Dallas: Former first lady Laura Bush, a longtime advocate for free elections in Myanmar, spoke for the first time on Friday with the isolated Asian country`s pro-democracy leader Aung San Suu Kyi, who was released last month after more than seven years of house arrest.
Bush said that "it was thrilling" to finally get to speak to Suu Kyi by phone.
"I was especially happy to hear how strong her voice was and how enthusiastic," Bush said.
Suu Kyi, who won the 1991 Nobel Peace prize for her non-violent struggle for democracy, was first arrested by Myanmar`s military junta in 1989 and has spent 15 of the past 21 years in detention.
Bush, the wife of former US president George W Bush, has advocated for free elections in Myanmar, also known as Burma, and has spoken out many times about Suu Kyi`s plight, raising the issue at United Nations meetings and with US senators.
Bush said Suu Kyi told her that during her house arrest, she listened to the Voice of America on the radio and was aware of how much support she had around the world.

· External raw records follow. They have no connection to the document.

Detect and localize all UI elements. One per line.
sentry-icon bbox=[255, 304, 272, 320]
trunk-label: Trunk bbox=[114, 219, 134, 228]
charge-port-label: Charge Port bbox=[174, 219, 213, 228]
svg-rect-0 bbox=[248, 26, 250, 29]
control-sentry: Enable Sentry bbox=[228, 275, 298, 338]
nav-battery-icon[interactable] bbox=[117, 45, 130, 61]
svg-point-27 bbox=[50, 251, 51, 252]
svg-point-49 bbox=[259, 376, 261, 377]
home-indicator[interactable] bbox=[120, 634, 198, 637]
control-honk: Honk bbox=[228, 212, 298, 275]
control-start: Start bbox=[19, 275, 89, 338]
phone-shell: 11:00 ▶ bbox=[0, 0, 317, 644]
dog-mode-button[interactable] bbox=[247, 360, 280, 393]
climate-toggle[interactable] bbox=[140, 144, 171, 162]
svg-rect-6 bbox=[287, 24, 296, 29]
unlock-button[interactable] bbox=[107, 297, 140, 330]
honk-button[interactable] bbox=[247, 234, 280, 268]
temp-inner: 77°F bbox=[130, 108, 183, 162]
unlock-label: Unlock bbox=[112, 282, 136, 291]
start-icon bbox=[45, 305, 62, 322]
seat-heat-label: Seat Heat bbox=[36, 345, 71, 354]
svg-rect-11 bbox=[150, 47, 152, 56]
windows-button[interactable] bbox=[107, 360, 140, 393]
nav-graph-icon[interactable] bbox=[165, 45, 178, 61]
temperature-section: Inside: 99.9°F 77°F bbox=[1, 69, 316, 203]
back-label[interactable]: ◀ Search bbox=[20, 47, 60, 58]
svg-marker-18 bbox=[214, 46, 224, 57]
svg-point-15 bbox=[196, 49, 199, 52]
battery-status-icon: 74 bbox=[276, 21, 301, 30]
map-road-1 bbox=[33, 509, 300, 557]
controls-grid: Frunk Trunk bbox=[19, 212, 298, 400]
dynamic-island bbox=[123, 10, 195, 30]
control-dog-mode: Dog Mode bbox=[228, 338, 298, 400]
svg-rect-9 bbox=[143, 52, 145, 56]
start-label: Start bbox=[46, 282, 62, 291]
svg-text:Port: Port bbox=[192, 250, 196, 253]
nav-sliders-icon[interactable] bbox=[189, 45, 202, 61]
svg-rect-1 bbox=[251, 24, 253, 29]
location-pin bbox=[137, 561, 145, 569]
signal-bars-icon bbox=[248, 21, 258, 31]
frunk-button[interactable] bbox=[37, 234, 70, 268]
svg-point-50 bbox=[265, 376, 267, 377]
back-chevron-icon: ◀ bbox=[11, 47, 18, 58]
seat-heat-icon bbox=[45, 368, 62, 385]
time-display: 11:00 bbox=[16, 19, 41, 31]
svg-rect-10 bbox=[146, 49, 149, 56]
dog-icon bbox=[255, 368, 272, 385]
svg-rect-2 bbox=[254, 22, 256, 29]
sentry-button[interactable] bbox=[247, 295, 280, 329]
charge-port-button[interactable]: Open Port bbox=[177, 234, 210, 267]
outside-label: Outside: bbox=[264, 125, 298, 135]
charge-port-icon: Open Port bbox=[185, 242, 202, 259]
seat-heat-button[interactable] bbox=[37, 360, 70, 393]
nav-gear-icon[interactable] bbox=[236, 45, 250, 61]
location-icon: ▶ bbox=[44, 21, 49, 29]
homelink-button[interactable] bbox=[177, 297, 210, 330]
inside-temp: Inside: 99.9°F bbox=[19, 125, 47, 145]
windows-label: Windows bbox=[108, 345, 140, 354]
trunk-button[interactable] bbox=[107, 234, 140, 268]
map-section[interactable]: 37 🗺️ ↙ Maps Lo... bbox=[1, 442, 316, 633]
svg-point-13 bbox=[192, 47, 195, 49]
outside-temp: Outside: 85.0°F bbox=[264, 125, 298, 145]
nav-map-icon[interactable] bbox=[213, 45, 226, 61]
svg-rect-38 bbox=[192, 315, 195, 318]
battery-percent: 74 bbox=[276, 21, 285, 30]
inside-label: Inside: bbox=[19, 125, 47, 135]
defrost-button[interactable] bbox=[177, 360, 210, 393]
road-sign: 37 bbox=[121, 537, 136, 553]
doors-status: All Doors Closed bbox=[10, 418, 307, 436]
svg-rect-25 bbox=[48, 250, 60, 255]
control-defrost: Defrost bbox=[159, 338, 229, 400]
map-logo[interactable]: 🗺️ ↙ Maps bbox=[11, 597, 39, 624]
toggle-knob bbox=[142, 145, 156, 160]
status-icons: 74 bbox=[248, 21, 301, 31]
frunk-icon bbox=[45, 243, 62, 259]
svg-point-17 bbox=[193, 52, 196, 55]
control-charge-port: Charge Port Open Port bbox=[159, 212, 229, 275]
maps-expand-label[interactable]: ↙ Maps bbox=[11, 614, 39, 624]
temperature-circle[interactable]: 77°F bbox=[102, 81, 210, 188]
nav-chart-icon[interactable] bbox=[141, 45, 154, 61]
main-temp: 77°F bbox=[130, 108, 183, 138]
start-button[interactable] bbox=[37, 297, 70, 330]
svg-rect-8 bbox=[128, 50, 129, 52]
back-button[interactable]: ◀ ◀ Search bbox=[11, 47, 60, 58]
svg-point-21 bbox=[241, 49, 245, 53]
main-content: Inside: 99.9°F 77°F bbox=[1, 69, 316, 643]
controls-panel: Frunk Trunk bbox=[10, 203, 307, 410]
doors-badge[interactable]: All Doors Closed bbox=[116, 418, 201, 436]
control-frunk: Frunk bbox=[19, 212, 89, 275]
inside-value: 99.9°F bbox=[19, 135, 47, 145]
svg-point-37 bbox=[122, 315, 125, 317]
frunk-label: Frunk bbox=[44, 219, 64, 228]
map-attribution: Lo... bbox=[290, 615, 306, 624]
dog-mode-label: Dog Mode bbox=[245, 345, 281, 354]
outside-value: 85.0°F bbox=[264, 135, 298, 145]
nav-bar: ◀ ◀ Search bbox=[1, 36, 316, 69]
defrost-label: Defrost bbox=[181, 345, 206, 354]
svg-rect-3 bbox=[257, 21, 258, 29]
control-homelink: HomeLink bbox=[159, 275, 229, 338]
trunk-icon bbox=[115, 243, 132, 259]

She said she also knew of a 2008 visit Bush and her daughter, Barbara, made to a refugee camp in Thailand for political refugees from Myanmar.
"She was very forthcoming but we both assumed the call was bugged. She was circumspect and so was I," Bush said.
Suu Kyi`s release last month came a week after Myanmar`s first election in 20 years, which was widely seen as a sham. The 1990 election was won in a landslide by Suu Kyi`s National League for Democracy party, but the military refused to hand over power and instead clamped down on its opponents.
Bush said that it appears that the government is allowing Suu Kyi to conduct the meetings and phone calls she wants.
"I hope I`ll have the chance to speak with her again," Bush said. "I hope that someday we`ll have the chance to meet face to face."
The former first lady said she also told Suu Kyi about an effort by the George W Bush Presidential Centre to be a repository for the papers and oral histories of political dissidents struggling to spread democracy.
Bush said Suu Kyi was receptive to the idea of one day being interviewed for the project.
The centre, which will be made up of a presidential library, museum and policy institute, is set to open in February 2013 on the campus of Southern Methodist University in Dallas, the city George and Laura Bush moved to after he left office in 2009.